> **WHAT TO PRODUCE**
In the records that follow, find the line with "Image resolution: width=704"; from there, retype every line exactly through the line with "This screenshot has height=2576, width=1016.", which also belongs to the answer.

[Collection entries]

^^^^

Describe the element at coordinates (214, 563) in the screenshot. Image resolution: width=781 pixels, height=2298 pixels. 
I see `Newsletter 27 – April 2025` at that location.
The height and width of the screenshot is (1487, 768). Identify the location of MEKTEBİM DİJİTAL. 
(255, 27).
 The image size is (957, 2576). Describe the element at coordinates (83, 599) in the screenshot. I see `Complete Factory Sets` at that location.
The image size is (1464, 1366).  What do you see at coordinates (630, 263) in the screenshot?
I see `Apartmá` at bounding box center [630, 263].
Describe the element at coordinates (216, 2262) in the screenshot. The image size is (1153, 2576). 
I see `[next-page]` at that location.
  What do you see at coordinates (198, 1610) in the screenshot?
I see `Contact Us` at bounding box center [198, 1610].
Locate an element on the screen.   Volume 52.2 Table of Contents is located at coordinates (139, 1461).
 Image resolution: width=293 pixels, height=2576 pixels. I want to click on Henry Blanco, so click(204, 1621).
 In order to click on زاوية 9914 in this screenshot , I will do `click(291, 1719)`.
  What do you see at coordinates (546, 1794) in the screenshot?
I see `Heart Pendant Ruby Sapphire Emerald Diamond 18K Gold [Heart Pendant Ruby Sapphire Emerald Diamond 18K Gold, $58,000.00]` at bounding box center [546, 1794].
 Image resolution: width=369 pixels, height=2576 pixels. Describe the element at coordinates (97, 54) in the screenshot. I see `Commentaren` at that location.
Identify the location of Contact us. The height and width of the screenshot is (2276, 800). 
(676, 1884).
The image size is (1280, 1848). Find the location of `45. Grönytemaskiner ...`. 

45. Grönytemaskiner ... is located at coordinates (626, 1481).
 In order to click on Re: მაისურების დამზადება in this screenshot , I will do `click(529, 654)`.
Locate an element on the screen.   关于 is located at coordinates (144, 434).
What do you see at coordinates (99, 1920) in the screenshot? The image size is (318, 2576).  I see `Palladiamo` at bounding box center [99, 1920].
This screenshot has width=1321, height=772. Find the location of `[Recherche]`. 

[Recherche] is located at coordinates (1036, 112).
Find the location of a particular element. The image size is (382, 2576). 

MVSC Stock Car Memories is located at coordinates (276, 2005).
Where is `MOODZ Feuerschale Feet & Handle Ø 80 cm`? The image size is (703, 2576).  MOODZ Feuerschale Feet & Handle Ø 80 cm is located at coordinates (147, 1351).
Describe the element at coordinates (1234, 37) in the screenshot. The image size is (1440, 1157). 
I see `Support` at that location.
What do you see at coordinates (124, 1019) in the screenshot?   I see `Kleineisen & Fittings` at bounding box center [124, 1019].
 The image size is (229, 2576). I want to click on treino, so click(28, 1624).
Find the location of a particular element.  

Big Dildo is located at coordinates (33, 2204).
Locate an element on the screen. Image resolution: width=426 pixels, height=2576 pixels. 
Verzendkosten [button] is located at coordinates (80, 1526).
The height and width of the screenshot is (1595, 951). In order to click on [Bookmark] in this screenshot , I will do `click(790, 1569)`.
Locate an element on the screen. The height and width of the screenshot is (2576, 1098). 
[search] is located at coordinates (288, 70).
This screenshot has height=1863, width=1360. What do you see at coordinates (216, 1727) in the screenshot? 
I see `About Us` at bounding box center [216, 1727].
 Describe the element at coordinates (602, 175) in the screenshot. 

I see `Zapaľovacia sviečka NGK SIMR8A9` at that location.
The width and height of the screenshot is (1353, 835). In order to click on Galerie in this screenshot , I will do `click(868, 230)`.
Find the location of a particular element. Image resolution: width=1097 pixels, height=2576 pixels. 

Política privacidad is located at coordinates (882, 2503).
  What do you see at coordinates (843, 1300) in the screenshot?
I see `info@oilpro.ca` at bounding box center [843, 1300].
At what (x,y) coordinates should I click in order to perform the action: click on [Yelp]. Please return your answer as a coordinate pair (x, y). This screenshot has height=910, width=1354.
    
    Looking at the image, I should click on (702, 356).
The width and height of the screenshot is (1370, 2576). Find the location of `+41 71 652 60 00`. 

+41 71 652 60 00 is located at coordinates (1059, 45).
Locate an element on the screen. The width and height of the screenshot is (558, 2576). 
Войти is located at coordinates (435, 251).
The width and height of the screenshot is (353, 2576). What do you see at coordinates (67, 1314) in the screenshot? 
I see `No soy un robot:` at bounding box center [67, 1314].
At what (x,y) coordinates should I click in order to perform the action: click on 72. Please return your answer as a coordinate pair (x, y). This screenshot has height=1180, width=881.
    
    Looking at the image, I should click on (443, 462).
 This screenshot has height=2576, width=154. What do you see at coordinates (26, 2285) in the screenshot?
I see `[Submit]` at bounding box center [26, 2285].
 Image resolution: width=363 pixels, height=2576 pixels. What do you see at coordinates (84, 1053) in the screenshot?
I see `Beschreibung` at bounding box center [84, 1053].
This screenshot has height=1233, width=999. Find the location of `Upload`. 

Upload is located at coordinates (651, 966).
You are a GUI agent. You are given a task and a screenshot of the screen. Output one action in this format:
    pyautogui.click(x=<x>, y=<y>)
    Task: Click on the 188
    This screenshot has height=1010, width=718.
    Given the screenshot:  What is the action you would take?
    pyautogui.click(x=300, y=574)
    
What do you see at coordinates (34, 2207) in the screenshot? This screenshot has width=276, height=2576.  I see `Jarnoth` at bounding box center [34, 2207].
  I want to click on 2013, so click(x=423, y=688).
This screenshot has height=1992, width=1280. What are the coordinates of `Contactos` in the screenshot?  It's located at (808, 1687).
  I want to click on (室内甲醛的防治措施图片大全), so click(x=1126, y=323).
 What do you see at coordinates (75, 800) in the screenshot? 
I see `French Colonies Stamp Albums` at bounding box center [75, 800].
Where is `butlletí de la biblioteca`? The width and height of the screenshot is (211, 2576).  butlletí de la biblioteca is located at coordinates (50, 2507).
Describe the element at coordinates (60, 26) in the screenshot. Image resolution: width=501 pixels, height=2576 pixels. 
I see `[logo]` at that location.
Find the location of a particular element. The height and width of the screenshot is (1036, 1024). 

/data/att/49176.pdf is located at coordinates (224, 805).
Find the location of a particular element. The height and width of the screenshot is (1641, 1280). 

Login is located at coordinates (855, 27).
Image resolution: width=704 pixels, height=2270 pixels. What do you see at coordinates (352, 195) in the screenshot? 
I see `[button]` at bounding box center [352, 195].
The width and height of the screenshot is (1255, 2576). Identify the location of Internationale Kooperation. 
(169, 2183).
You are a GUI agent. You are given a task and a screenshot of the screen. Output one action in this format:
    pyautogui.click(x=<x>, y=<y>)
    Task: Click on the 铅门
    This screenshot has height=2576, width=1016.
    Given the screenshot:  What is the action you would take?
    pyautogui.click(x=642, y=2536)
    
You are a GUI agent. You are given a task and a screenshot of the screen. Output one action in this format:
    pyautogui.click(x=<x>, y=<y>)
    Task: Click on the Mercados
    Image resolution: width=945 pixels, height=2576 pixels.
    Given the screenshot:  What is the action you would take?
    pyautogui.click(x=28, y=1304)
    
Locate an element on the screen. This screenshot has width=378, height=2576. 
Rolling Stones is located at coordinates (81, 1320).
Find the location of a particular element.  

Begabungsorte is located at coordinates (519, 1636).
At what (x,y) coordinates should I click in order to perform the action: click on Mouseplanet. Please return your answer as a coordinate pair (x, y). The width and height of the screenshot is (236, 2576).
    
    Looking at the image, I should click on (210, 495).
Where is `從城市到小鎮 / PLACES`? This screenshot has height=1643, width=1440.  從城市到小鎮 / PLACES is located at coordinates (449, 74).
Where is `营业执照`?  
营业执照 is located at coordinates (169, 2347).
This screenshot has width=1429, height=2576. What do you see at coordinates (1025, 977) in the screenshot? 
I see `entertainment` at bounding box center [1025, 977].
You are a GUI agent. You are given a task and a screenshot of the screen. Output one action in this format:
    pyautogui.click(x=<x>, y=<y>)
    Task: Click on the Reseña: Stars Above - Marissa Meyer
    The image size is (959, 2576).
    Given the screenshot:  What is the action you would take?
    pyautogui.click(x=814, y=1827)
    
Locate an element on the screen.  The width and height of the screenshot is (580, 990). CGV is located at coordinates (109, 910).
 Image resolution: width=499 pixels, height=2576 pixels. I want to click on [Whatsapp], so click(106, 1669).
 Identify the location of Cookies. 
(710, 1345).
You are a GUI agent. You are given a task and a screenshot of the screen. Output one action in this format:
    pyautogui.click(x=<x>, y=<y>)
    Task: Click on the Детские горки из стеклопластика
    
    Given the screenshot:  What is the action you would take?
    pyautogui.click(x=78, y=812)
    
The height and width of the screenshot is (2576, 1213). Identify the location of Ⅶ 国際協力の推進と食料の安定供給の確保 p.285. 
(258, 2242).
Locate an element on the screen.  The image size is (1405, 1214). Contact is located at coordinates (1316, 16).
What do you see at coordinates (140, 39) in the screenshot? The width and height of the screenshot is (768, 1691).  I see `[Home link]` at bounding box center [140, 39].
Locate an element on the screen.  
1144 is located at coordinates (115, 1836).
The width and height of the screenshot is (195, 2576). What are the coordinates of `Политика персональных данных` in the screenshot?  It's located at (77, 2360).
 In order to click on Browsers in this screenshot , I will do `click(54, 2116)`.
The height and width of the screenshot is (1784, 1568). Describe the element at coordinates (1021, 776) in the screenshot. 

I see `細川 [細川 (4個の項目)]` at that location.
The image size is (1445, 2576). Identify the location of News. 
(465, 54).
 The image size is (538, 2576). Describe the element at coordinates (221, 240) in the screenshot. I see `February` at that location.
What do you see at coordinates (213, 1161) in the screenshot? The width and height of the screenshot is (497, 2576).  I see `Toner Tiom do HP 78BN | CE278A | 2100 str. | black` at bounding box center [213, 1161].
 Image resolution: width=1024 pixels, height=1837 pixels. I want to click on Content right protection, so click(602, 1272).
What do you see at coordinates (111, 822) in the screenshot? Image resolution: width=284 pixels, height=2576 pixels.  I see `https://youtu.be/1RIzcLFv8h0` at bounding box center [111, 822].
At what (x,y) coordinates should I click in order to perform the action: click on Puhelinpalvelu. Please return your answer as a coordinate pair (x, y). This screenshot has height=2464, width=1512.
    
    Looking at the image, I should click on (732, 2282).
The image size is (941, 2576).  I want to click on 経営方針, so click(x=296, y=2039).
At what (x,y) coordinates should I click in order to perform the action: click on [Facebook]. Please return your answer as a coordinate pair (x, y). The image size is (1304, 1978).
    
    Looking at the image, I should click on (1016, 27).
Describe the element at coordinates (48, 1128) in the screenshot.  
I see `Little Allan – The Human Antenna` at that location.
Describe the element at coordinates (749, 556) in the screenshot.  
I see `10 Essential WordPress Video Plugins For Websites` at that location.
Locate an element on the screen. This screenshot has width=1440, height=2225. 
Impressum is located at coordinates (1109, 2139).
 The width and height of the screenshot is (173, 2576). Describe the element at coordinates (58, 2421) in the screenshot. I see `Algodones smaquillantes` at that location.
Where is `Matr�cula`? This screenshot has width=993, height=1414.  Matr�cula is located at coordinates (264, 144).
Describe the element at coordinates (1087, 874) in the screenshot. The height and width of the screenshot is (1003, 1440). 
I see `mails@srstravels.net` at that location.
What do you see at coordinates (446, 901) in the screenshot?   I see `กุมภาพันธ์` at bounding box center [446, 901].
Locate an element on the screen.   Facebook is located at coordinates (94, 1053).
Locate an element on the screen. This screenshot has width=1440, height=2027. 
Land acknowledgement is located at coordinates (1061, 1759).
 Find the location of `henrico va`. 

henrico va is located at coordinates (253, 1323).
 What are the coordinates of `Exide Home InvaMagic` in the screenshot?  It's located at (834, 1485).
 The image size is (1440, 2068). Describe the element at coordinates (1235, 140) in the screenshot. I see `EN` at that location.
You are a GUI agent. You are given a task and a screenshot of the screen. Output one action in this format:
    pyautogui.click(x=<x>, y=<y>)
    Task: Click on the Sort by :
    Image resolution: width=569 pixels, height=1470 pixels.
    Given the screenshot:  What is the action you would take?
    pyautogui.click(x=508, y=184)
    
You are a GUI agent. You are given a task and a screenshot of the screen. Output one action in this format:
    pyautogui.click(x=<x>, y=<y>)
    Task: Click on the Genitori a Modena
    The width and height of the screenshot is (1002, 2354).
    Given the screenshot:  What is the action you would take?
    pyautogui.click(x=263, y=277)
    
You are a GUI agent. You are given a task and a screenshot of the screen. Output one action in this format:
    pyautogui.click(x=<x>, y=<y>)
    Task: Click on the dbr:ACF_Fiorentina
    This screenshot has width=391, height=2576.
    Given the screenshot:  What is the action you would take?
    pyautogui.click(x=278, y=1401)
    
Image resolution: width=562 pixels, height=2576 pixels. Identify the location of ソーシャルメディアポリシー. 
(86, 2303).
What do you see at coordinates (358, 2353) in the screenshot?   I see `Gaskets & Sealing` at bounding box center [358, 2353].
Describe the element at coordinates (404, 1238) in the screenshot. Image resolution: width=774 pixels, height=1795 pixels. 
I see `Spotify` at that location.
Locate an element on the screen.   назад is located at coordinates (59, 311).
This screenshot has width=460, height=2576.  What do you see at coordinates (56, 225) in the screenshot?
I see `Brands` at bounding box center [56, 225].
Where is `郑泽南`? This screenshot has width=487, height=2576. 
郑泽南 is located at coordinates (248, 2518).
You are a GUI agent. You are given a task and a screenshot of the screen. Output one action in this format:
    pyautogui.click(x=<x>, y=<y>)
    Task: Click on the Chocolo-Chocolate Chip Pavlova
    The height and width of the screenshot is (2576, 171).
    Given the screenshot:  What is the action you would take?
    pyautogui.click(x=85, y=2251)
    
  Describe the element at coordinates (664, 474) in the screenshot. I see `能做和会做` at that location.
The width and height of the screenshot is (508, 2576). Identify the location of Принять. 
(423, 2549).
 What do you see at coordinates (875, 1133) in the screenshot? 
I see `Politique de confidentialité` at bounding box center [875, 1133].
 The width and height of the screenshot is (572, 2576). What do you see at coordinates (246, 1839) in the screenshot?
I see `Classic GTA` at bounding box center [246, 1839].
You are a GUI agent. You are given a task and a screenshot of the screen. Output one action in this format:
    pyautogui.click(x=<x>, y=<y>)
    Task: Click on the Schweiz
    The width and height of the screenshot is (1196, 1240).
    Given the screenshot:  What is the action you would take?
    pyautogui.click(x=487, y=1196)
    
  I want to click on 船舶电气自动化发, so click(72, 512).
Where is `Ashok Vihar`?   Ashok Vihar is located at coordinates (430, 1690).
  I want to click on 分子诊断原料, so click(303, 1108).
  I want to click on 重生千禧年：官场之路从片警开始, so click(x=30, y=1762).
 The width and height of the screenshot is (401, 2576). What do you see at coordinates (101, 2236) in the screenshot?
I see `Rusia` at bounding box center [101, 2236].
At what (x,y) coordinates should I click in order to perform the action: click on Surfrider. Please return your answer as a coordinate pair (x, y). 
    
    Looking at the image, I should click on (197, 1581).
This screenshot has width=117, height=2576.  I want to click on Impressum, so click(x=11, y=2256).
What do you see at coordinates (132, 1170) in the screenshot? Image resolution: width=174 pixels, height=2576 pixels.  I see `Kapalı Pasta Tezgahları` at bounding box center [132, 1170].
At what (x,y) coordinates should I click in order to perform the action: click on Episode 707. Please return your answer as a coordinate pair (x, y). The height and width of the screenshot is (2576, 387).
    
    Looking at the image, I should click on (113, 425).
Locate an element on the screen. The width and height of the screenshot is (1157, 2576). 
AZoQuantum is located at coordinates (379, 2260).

^^^^

> **COMPLETED EXERCISE**
Image resolution: width=704 pixels, height=2270 pixels. What do you see at coordinates (352, 195) in the screenshot? 
I see `[button]` at bounding box center [352, 195].
The width and height of the screenshot is (1255, 2576). Identify the location of Internationale Kooperation. 
(169, 2183).
You are a GUI agent. You are given a task and a screenshot of the screen. Output one action in this format:
    pyautogui.click(x=<x>, y=<y>)
    Task: Click on the 铅门
    This screenshot has height=2576, width=1016.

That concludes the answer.